Uma colaboração entre a cidade de Jaguarão, no Sul do Rio Grande do Sul, e a penitenciária local está trazendo benefícios significativos aos cofres públicos e à população. Através da produção de fraldas e absorventes, a iniciativa gera uma economia aproximada de R$ 20 mil por mês.
Funcionamento do projeto
Os detentos realizam a produção em uma fábrica instalada dentro do presídio. A prefeitura fornece as máquinas e os insumos necessários, enquanto os apenados recebem 75% do salário mínimo, aprendem um ofício e têm a possibilidade de remição de pena. O delegado regional da Polícia Penal, Eduardo Araujo Vieira, destaca que o projeto visa promover a reintegração social dos detentos.
Produção e demanda
A fábrica é responsável pela confecção de cerca de 5 mil itens mensais, que incluem fraldas geriátricas, infantis e absorventes. Vieira ressalta que não há desperdício, com a produção utilizando retalhos para fabricar, por exemplo, 2.300 fraldas e 850 absorventes em apenas uma semana.

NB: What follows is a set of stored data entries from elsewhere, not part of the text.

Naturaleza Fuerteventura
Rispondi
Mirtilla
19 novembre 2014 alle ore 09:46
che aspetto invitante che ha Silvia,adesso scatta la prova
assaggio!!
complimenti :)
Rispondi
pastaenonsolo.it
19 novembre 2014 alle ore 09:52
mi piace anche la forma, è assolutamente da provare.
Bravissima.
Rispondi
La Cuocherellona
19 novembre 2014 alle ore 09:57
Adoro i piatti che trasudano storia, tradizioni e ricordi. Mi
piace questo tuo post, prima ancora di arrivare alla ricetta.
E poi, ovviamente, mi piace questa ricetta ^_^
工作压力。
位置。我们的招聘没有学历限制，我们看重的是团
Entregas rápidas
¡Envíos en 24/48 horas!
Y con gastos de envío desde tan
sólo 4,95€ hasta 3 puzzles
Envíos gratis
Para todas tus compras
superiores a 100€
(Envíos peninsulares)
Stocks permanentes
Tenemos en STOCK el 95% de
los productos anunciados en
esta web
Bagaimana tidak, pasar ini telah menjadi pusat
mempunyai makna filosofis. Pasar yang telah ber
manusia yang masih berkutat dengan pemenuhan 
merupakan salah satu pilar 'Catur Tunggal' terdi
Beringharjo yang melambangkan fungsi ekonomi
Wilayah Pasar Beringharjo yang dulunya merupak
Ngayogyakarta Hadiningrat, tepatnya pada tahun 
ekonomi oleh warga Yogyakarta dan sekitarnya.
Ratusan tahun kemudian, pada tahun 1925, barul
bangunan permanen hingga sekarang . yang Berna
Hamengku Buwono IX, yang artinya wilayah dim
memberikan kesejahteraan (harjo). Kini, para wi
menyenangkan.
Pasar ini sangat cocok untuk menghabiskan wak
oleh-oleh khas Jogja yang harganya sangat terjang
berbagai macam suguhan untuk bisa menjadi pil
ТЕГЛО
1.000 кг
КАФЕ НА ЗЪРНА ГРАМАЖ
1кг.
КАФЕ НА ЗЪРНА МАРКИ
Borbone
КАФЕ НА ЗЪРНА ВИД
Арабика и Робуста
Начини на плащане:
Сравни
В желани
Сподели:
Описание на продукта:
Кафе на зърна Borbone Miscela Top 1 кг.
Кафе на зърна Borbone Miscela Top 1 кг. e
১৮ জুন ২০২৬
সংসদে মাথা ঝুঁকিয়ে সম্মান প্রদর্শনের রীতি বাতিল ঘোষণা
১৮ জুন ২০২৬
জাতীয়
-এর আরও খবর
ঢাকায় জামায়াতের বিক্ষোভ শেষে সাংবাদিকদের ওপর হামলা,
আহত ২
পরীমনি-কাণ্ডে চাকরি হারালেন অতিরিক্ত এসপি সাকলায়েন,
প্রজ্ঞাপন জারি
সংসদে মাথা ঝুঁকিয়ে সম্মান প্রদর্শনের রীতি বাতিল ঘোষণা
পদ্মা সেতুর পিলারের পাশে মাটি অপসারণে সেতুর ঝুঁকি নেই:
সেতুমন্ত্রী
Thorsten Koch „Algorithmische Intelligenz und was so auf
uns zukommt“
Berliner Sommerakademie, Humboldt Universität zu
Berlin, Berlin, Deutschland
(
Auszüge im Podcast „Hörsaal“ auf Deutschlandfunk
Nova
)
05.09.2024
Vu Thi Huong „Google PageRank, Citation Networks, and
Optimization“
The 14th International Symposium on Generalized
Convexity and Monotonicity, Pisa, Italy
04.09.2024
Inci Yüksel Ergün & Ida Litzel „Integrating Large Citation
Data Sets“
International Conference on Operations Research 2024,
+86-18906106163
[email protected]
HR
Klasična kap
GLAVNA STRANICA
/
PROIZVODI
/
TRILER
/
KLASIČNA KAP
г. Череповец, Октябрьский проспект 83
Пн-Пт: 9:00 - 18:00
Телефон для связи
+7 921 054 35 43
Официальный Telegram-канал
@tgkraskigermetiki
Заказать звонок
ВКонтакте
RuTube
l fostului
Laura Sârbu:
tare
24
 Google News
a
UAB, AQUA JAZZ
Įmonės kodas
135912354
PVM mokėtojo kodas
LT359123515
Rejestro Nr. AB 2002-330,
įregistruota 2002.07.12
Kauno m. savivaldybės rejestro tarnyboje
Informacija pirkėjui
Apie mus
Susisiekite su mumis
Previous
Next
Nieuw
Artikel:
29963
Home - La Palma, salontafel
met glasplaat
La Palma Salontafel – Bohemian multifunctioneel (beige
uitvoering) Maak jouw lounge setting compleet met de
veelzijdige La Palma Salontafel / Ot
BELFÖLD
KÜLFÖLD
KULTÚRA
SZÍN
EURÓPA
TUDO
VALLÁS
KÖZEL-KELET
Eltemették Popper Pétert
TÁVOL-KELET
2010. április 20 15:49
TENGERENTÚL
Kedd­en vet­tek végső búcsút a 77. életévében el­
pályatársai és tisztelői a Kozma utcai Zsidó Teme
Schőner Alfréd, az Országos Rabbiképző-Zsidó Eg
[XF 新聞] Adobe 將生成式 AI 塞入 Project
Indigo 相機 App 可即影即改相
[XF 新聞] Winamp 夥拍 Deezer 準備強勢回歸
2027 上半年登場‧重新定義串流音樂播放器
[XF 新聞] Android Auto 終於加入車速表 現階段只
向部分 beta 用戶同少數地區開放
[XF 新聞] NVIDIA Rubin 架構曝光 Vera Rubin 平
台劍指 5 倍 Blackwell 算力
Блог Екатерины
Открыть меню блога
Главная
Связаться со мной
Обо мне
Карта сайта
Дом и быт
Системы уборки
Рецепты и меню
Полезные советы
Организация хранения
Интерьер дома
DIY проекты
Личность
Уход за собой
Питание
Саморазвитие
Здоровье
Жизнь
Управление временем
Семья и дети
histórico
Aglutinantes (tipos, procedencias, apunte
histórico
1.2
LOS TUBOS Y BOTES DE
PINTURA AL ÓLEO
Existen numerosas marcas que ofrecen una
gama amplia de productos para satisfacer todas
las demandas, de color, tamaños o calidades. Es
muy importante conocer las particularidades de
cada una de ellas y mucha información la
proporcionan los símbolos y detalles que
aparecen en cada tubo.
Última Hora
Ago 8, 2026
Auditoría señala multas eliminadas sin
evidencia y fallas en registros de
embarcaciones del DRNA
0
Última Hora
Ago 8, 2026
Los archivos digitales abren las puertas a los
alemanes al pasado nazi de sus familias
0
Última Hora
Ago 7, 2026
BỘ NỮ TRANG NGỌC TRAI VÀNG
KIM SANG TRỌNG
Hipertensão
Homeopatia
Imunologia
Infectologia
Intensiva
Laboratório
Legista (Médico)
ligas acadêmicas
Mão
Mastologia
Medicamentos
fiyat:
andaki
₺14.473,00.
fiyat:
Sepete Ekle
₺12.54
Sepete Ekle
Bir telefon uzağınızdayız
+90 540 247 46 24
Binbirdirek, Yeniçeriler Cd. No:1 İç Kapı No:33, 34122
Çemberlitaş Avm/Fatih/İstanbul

Resolução de problemas de abastecimento
O prefeito Rogério Cruz comenta que a parceria tem sido crucial para resolver a escassez desses produtos essenciais na cidade. Antes, a população enfrentava longas esperas de até 20 dias para receber os itens necessários para a saúde.
Impacto na comunidade
Com uma população envelhecida, Jaguarão possui uma alta demanda por fraldas e absorventes. O prefeito destaca que cerca de mil pessoas estão acamadas e dependem desses suprimentos. A produção local tem aliviado a pressão sobre as famílias que enfrentam dificuldades financeiras, como explica Ester Leivas, assistente social da Santa Casa.
Depoimentos dos beneficiados
A aposentada Nara Marli Barbosa Ney menciona que sua irmã, uma das beneficiadas, não tem condições de comprar os produtos, enfatizando a importância da doação. A secretária Josiane Marques da Silva complementa que a iniciativa não apenas oferece apoio material, mas também promove dignidade para muitas famílias que não podem arcar com esses custos.